The easiest for now would be their API:

Check it here: https://www.ncbi.nlm.nih.gov/clinvar/docs/api_http/

And then go to Submission status

Unfortunately I can't do that because the key is personal. Let me know what it says!

dnil commented 1 year ago

Running

curl -s -D - --header "Content-type: application/json" --header "SP-API-KEY: veryverysecret" "https://submit.ncbi.nlm.nih.gov/api/v1/submissions/SUB12692623/actions/"

gives the reply

HTTP/2 200
strict-transport-security: max-age=31536000; includeSubDomains; preload
content-type: application/json; charset=UTF-8
content-length: 486
set-cookie: ncbi_sid=C806E90960DBD678%5F2CF2SID; Max-Age=31536000; Domain=.nih.gov; Path=/; Secure; $x-enc=URI_ENCODING
x-ua-compatible: IE=Edge
x-xss-protection: 1; mode=block
date: Thu, 02 Feb 2023 07:34:35 GMT
server: Apache

{"actions":[{"id":"SUB12692623-1","targetDb":"clinvar","status":"error","updated":"2023-01-31T15:42:04.015724Z","responses":[{"status":"error","message":{"severity":"error","errorCode":"2","text":"Your ClinVar submission processing status is \"Error\". Please find the details in the file referenced by actions[0].responses[0].files[0].url."},"files":[{"url":"https://submit.ncbi.nlm.nih.gov/api/2.0/files/ehafpkdp/sub12692623-summary-report.json/?format=attachment"}],"objects":[]}]}]}%

The url linked file is this:

{
    "submissionName": "SUB12692621",
    "submissionDate": "2023-01-31",
    "batchProcessingStatus": "Error",
    "batchReleaseStatus": "Not released",
    "totalCount": 2,
    "totalErrors": 2,
    "totalSuccess": 0,
    "totalPublic": 0,
    "submissions": [
        {
            "identifiers": {
                "localID": "132e32467e349705de78dd1d6d5c9523",
                "clinvarLocalKey": "132e32467e349705de78dd1d6d5c9523"
            },
            "processingStatus": "Error",
            "errors": [
                {
                    "input": [
                        {
                            "field": "HGVS.hgvs",
                            "value": ":c.607dup"
                        }
                    ],
                    "output": {
                        "errors": [
                            {
                                "userMessage": "The provided sequence identifier does not have a version."
                            }
                        ]
                    }
                }
            ]
        },
        {
            "identifiers": {
                "localID": "58783f657a44698c5f65d4222198faa2",
                "clinvarLocalKey": "58783f657a44698c5f65d4222198faa2"
            },
            "processingStatus": "Error",
            "errors": [
                {
                    "input": [
                        {
                            "field": "HGVS.hgvs",
                            "value": ":c.347_349del"
                        }
                    ],
                    "output": {
                        "errors": [
                            {
                                "userMessage": "The provided sequence identifier does not have a version."
                            }
                        ]
                    }
                }
            ]
        }
    ]
}

So two things; first one seems to be the transcript doesn't seem to have been concatenated with the c-value for a full HGVS. I'm going to guess it is actually a bug in the preclinvar submission, but there is also a chance we have some weirdness with the scout communication/ui, as the transcript name was retrieved remotely from variantvalidator and then supposed to be passed on.

Secondly, and a bit en passant, I'm confused as to why the ids changed between submission name and actual submission id.

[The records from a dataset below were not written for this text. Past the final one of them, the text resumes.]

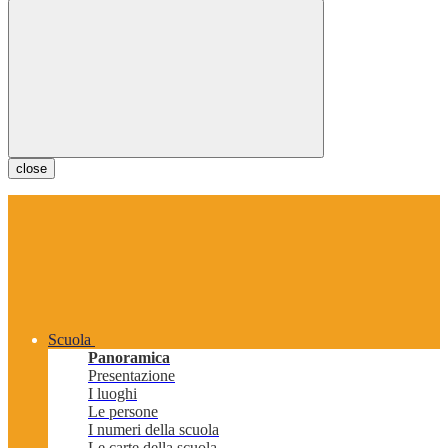
close
Scuola
Panoramica
Presentazione
I luoghi
Le persone
I numeri della scuola
Le carte della scuola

Could it be that the value returned from the the 'validate and obtain ID' is not properly passed on to/from preclinvar?

northwestwitch commented 1 year ago

I see. This is good. It's a bug but doesn't look so hard to fix, and we also have a way to implement the status monitor in Scout. I don't know where the error is, but I'll look into it! Thanks!

dnil commented 1 year ago

I think we should move the core issue to Scout: preClinVar doesn't do much with the files. Current prod csvs are broken: Screenshot 2023-02-02 at 09 24 05.

northwestwitch commented 1 year ago

Doesn't look like I'm collecting the ref seq here in this repo: https://github.com/Clinical-Genomics/preClinVar/blob/6a972731f9b437570904c2a1a32240c974882863/preClinVar/file_parser.py#L231

dnil commented 1 year ago

No, but you shouldn't need to - the transcript name is an integral part of the HGVS descriptor!

northwestwitch commented 1 year ago

part of the HGVS descriptor

Right!

northwestwitch commented 1 year ago

The thing is here then: clinvar_var["ref_seq"] = tx_hgvs.split(":")[0]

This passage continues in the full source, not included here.